> _Exercise brief_: Look through the records below, and whenever a line contains "доходах", copy it.

Extracted records

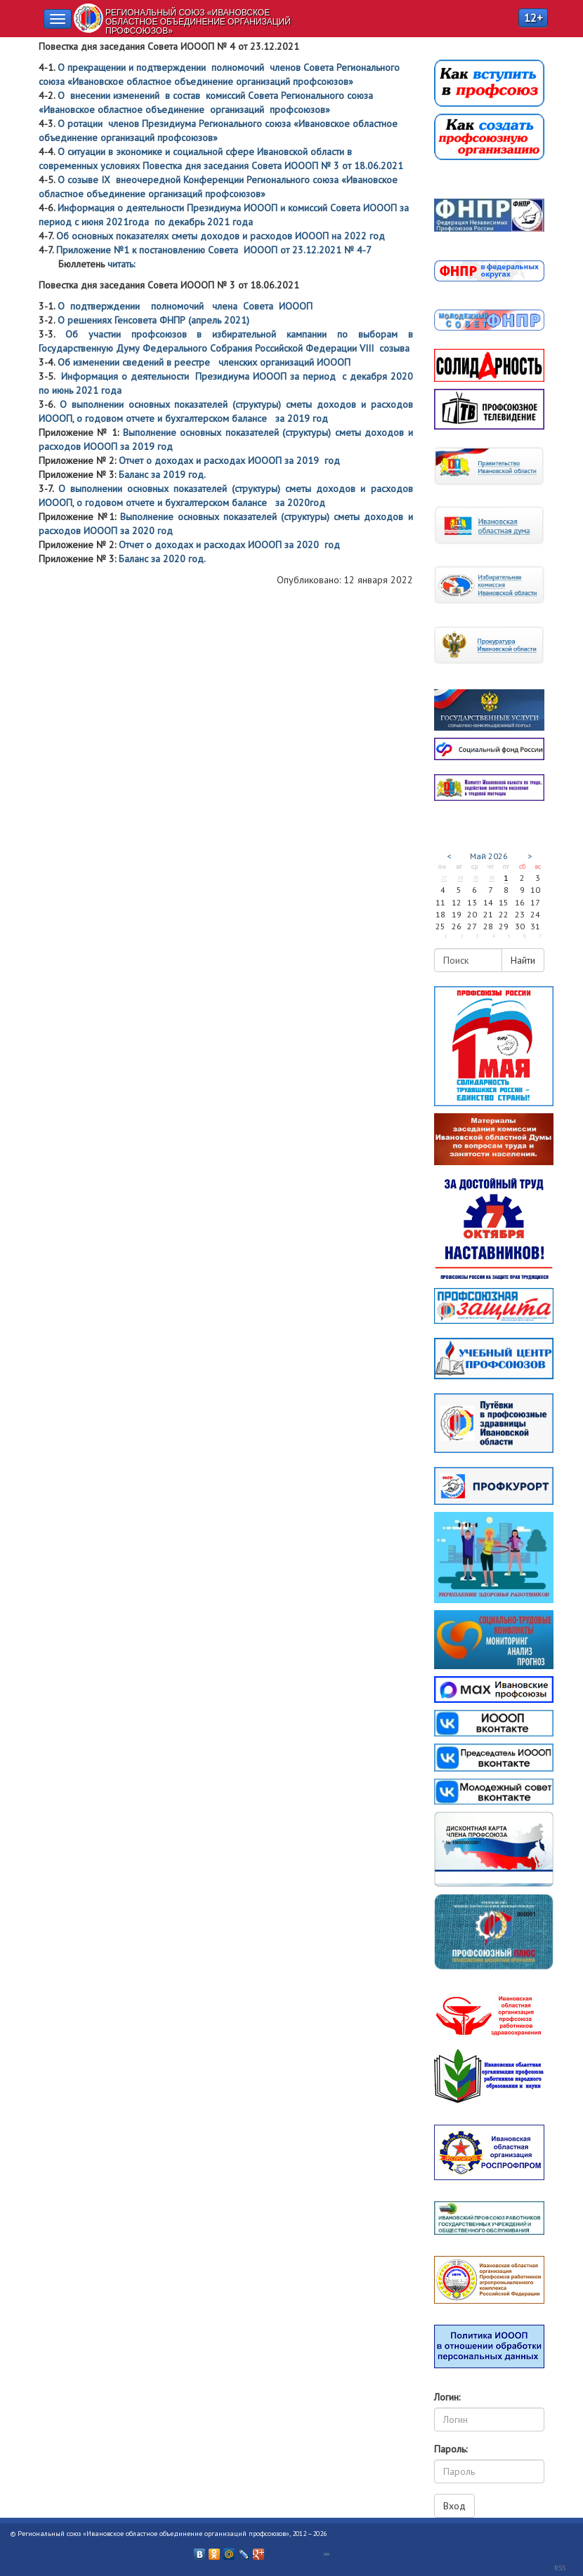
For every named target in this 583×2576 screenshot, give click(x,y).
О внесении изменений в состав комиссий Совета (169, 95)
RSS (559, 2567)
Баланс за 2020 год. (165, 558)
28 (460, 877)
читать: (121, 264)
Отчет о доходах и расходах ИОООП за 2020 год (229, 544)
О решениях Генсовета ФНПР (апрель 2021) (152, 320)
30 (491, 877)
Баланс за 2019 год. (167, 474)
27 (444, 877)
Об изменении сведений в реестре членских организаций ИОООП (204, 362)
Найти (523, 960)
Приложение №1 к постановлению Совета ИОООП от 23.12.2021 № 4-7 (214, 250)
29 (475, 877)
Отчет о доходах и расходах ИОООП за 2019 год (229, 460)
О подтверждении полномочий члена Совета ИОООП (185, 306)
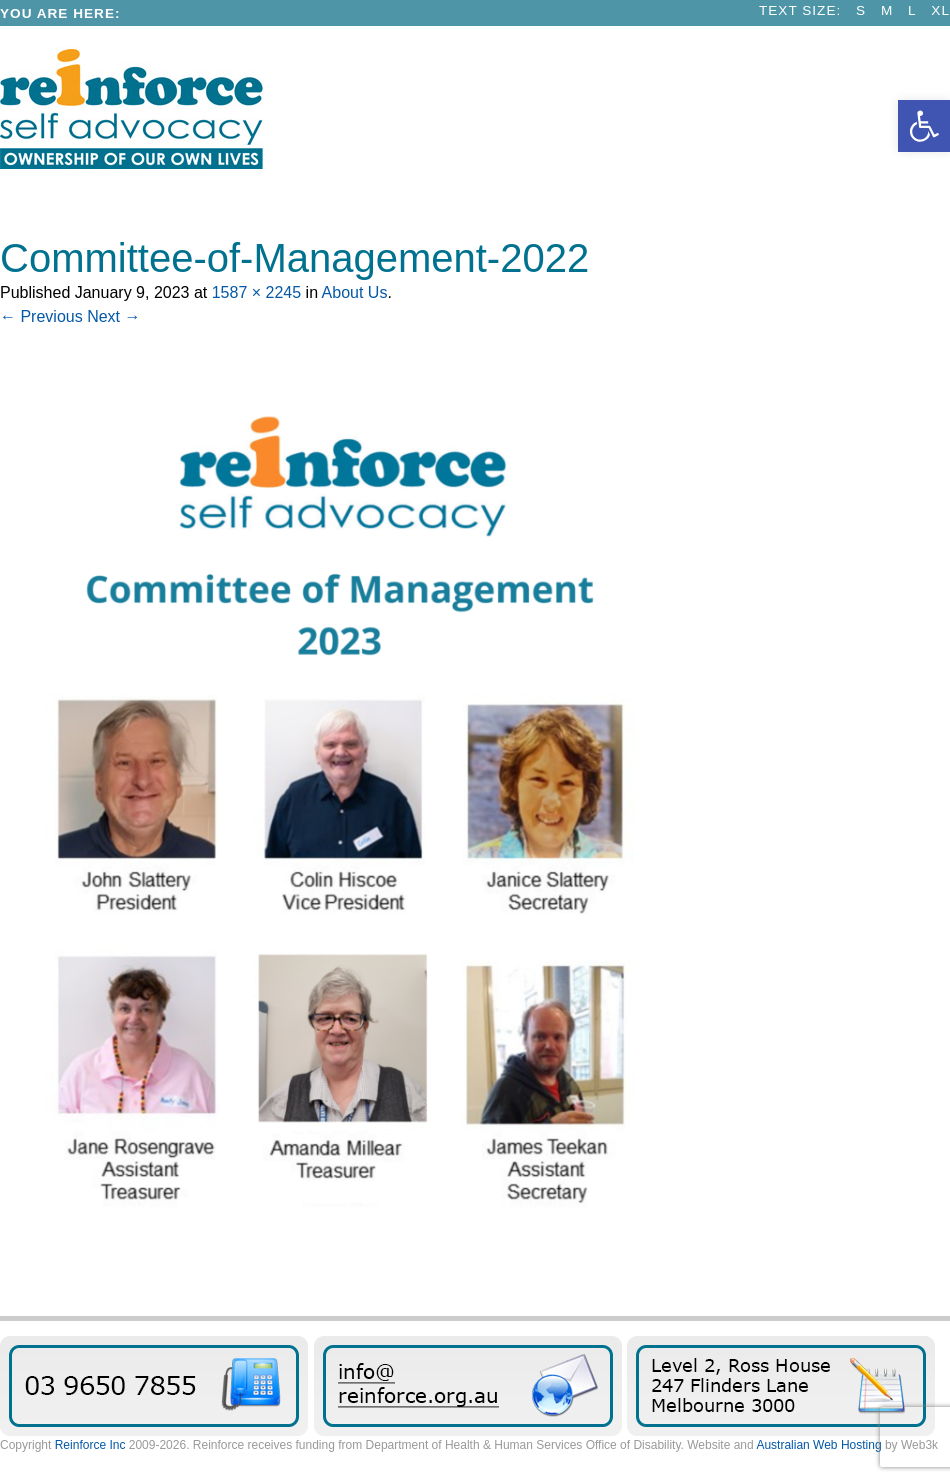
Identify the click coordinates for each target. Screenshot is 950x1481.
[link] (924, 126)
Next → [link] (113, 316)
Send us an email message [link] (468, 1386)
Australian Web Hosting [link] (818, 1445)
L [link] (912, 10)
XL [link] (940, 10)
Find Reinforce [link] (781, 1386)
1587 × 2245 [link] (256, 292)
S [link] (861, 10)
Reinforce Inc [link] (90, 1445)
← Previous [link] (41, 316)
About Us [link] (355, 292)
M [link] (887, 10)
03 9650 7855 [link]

> _Task solution_:
Отчет о доходах и расходах ИОООП за 2020 год (229, 544)
Отчет о доходах и расходах ИОООП за 2019 год (229, 460)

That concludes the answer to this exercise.